— What to produce —
Write every entry out again exactly, please, and skip the pictures.

— Entries shown —
---

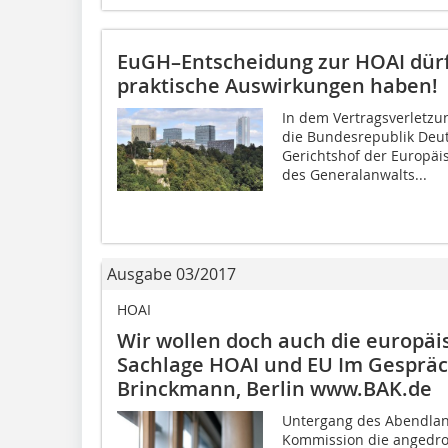
EuGH–Entscheidung zur HOAI dürft
praktische Auswirkungen haben!
In dem Vertragsverletz
die Bundesrepublik Deuts
Gerichtshof der Europäi
des Generalanwalts...
Ausgabe 03/2017
HOAI
Wir wollen doch auch die europäi
Sachlage HOAI und EU Im Gespräch
Brinckmann, Berlin www.BAK.de
Untergang des Abendlan
Kommission die angedro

---

— Solution to this problem —
EuGH–Entscheidung zur HOAI dürft
praktische Auswirkungen haben!
In dem Vertragsverletz
die Bundesrepublik Deuts
Gerichtshof der Europäi
des Generalanwalts...
Ausgabe 03/2017
HOAI
Wir wollen doch auch die europäi
Sachlage HOAI und EU Im Gespräch
Brinckmann, Berlin www.BAK.de
Untergang des Abendlan
Kommission die angedro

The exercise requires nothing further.